▶ Requirement
Omit the pictures, and output the rest of the entries exactly as written.

▶ Extracted information
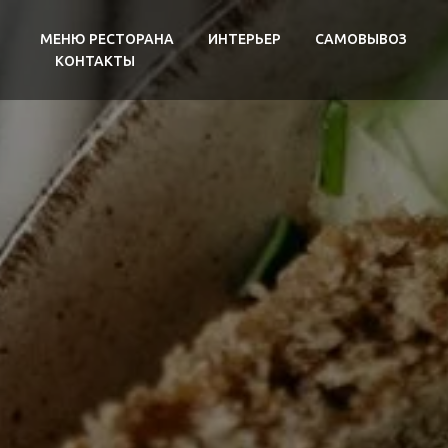
МЕНЮ РЕСТОРАНА
ИНТЕРЬЕР
САМОВЫВОЗ
КОНТАКТЫ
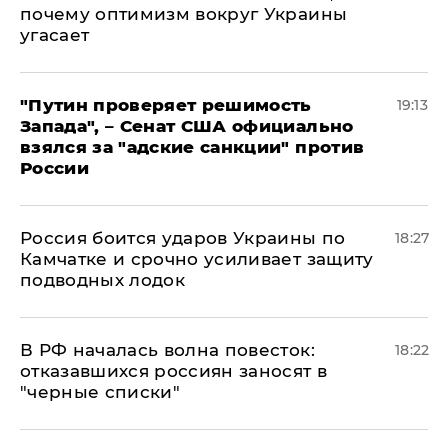
почему оптимизм вокруг Украины
угасает
"Путин проверяет решимость
19:13
Запада", – Сенат США официально
взялся за "адские санкции" против
России
Россия боится ударов Украины по
18:27
Камчатке и срочно усиливает защиту
подводных лодок
​В РФ началась волна повесток:
18:22
отказавшихся россиян заносят в
"черные списки"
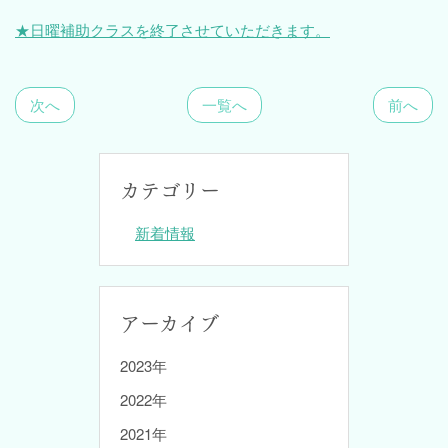
★日曜補助クラスを終了させていただきます。
次へ
一覧へ
前へ
カテゴリー
新着情報
アーカイブ
2023年
2022年
2021年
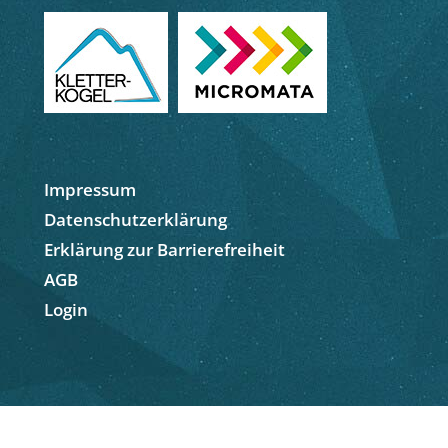
Impressum
Datenschutzerklärung
Erklärung zur Barrierefreiheit
AGB
Login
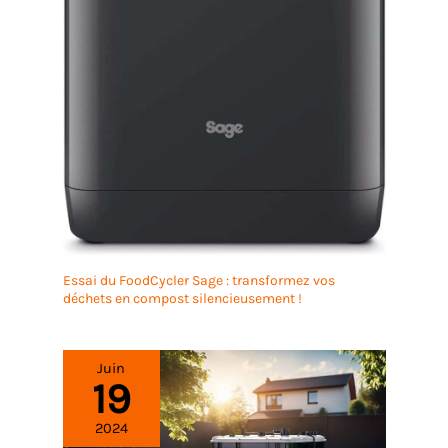
Essai du FoodCycler Sage : transformez vos
déchets en compost silencieusement !
Juin
19
2024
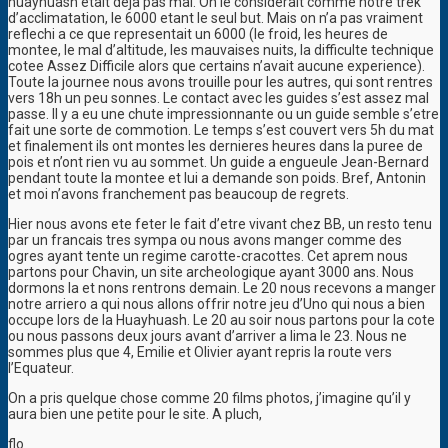
huayhuash etait deja pas mal. On le considerait comme notre trek
d’acclimatation, le 6000 etant le seul but. Mais on n’a pas vraiment
reflechi a ce que representait un 6000 (le froid, les heures de
montee, le mal d’altitude, les mauvaises nuits, la difficulte technique
cotee Assez Difficile alors que certains n’avait aucune experience).
Toute la journee nous avons trouille pour les autres, qui sont rentres
vers 18h un peu sonnes. Le contact avec les guides s’est assez mal
passe. Il y a eu une chute impressionnante ou un guide semble s’etre
fait une sorte de commotion. Le temps s’est couvert vers 5h du mat
et finalement ils ont montes les dernieres heures dans la puree de
pois et n’ont rien vu au sommet. Un guide a engueule Jean-Bernard
pendant toute la montee et lui a demande son poids. Bref, Antonin
et moi n’avons franchement pas beaucoup de regrets.
Hier nous avons ete feter le fait d’etre vivant chez BB, un resto tenu
par un francais tres sympa ou nous avons manger comme des
ogres ayant tente un regime carotte-cracottes. Cet aprem nous
partons pour Chavin, un site archeologique ayant 3000 ans. Nous
dormons la et nons rentrons demain. Le 20 nous recevons a manger
notre arriero a qui nous allons offrir notre jeu d’Uno qui nous a bien
occupe lors de la Huayhuash. Le 20 au soir nous partons pour la cote
ou nous passons deux jours avant d’arriver a lima le 23. Nous ne
sommes plus que 4, Emilie et Olivier ayant repris la route vers
l’Equateur.
On a pris quelque chose comme 20 films photos, j’imagine qu’il y
aura bien une petite pour le site. A pluch,
flo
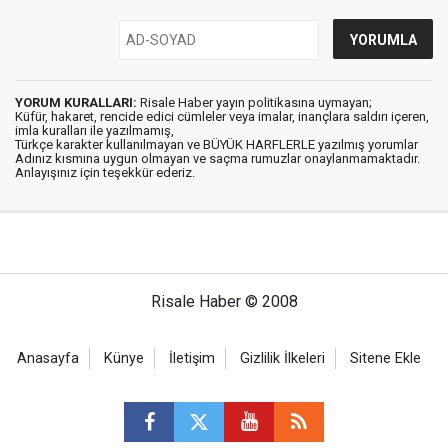
YORUM KURALLARI:
Risale Haber yayın politikasına uymayan;
Küfür, hakaret, rencide edici cümleler veya imalar, inançlara saldırı içeren,
imla kuralları ile yazılmamış,
Türkçe karakter kullanılmayan ve BÜYÜK HARFLERLE yazılmış yorumlar
Adınız kısmına uygun olmayan ve saçma rumuzlar onaylanmamaktadır.
Anlayışınız için teşekkür ederiz.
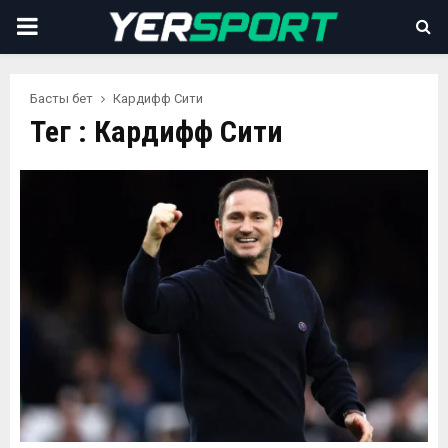
PRIMARY
MENU
Басты бет
Кардифф Сити
Тег : Кардифф Сити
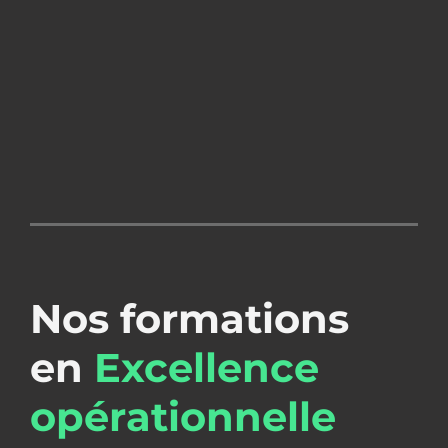
Nos formations
en
Excellence
opérationnelle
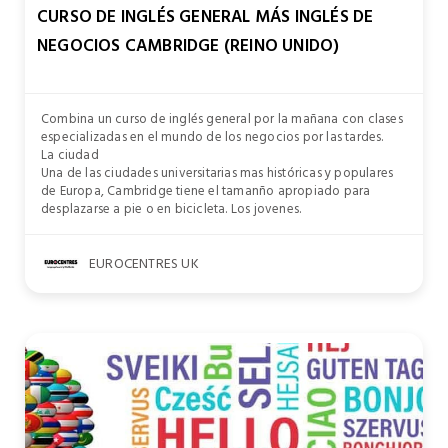
CURSO DE INGLÉS GENERAL MÁS INGLÉS DE
NEGOCIOS CAMBRIDGE (REINO UNIDO)
Combina un curso de inglés general por la mañana con clases
especializadas en el mundo de los negocios por las tardes.
La ciudad
Una de las ciudades universitarias mas históricas y populares
de Europa, Cambridge tiene el tamanño apropiado para
desplazarse a pie o en bicicleta. Los jovenes.
EUROCENTRES UK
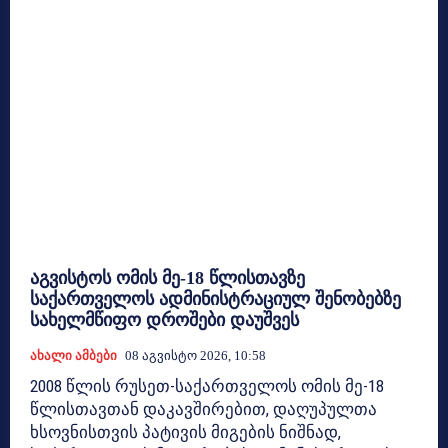
აგვისტოს ომის მე-18 წლისთავზე
საქართველოს ადმინისტრაციულ შენობებზე
სახელმწიფო დროშები დაუშვეს
Ახალი Ამბები
08 Აგვისტო 2026, 10:58
2008 წლის რუსეთ-საქართველოს ომის მე-18
წლისთავთან დაკავშირებით, დაღუპულთა
ხსოვნისთვის პატივის მიგების ნიშნად,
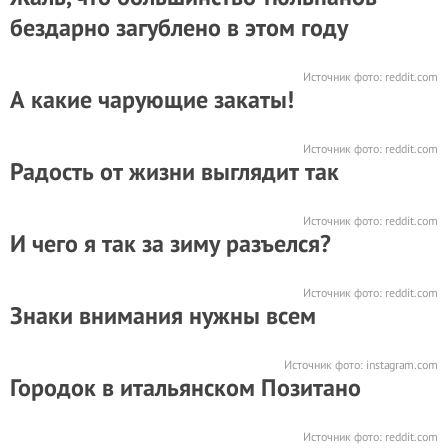
бездарно загублено в этом году
Источник фото:
reddit.com
А какие чарующие закаты!
Источник фото:
reddit.com
Радость от жизни выглядит так
Источник фото:
reddit.com
И чего я так за зиму разъелся?
Источник фото:
reddit.com
Знаки внимания нужны всем
Источник фото:
instagram.com
Городок в итальянском Позитано
Источник фото:
reddit.com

▶ Task solution
МЕНЮ РЕСТОРАНА
ИНТЕРЬЕР
САМОВЫВОЗ
КОНТАКТЫ
почему оптимизм вокруг Украины
угасает
"Путин проверяет решимость
19:13
Запада", – Сенат США официально
взялся за "адские санкции" против
России
Россия боится ударов Украины по
18:27
Камчатке и срочно усиливает защиту
подводных лодок
​В РФ началась волна повесток:
18:22
отказавшихся россиян заносят в
"черные списки"
★日曜補助クラスを終了させていただきます。
次へ
一覧へ
前へ
カテゴリー
新着情報
アーカイブ
2023年
2022年
2021年
Impressum
Datenschutzerklärung
Erklärung zur Barrierefreiheit
AGB
Login
Essai du FoodCycler Sage : transformez vos
déchets en compost silencieusement !
Juin
19
2024
huayhuash etait deja pas mal. On le considerait comme notre trek
d’acclimatation, le 6000 etant le seul but. Mais on n’a pas vraiment
reflechi a ce que representait un 6000 (le froid, les heures de
montee, le mal d’altitude, les mauvaises nuits, la difficulte technique
cotee Assez Difficile alors que certains n’avait aucune experience).
Toute la journee nous avons trouille pour les autres, qui sont rentres
vers 18h un peu sonnes. Le contact avec les guides s’est assez mal
passe. Il y a eu une chute impressionnante ou un guide semble s’etre
fait une sorte de commotion. Le temps s’est couvert vers 5h du mat
et finalement ils ont montes les dernieres heures dans la puree de
pois et n’ont rien vu au sommet. Un guide a engueule Jean-Bernard
pendant toute la montee et lui a demande son poids. Bref, Antonin
et moi n’avons franchement pas beaucoup de regrets.
Hier nous avons ete feter le fait d’etre vivant chez BB, un resto tenu
par un francais tres sympa ou nous avons manger comme des
ogres ayant tente un regime carotte-cracottes. Cet aprem nous
partons pour Chavin, un site archeologique ayant 3000 ans. Nous
dormons la et nons rentrons demain. Le 20 nous recevons a manger
notre arriero a qui nous allons offrir notre jeu d’Uno qui nous a bien
occupe lors de la Huayhuash. Le 20 au soir nous partons pour la cote
ou nous passons deux jours avant d’arriver a lima le 23. Nous ne
sommes plus que 4, Emilie et Olivier ayant repris la route vers
l’Equateur.
On a pris quelque chose comme 20 films photos, j’imagine qu’il y
aura bien une petite pour le site. A pluch,
flo
YORUM KURALLARI:
Risale Haber yayın politikasına uymayan;
Küfür, hakaret, rencide edici cümleler veya imalar, inançlara saldırı içeren,
imla kuralları ile yazılmamış,
Türkçe karakter kullanılmayan ve BÜYÜK HARFLERLE yazılmış yorumlar
Adınız kısmına uygun olmayan ve saçma rumuzlar onaylanmamaktadır.
Anlayışınız için teşekkür ederiz.
PRIMARY
MENU
Басты бет
Кардифф Сити
Тег : Кардифф Сити
Nos formations
en
Excellence
opérationnelle
CURSO DE INGLÉS GENERAL MÁS INGLÉS DE
NEGOCIOS CAMBRIDGE (REINO UNIDO)
Combina un curso de inglés general por la mañana con clases
especializadas en el mundo de los negocios por las tardes.
La ciudad
Una de las ciudades universitarias mas históricas y populares
de Europa, Cambridge tiene el tamanño apropiado para
desplazarse a pie o en bicicleta. Los jovenes.
EUROCENTRES UK
აგვისტოს ომის მე-18 წლისთავზე
საქართველოს ადმინისტრაციულ შენობებზე
სახელმწიფო დროშები დაუშვეს
Ახალი Ამბები
08 Აგვისტო 2026, 10:58
2008 წლის რუსეთ-საქართველოს ომის მე-18
წლისთავთან დაკავშირებით, დაღუპულთა
ხსოვნისთვის პატივის მიგების ნიშნად,
бездарно загублено в этом году
Источник фото:
reddit.com
А какие чарующие закаты!
Источник фото:
reddit.com
Радость от жизни выглядит так
Источник фото:
reddit.com
И чего я так за зиму разъелся?
Источник фото:
reddit.com
Знаки внимания нужны всем
Источник фото:
instagram.com
Городок в итальянском Позитано
Источник фото:
reddit.com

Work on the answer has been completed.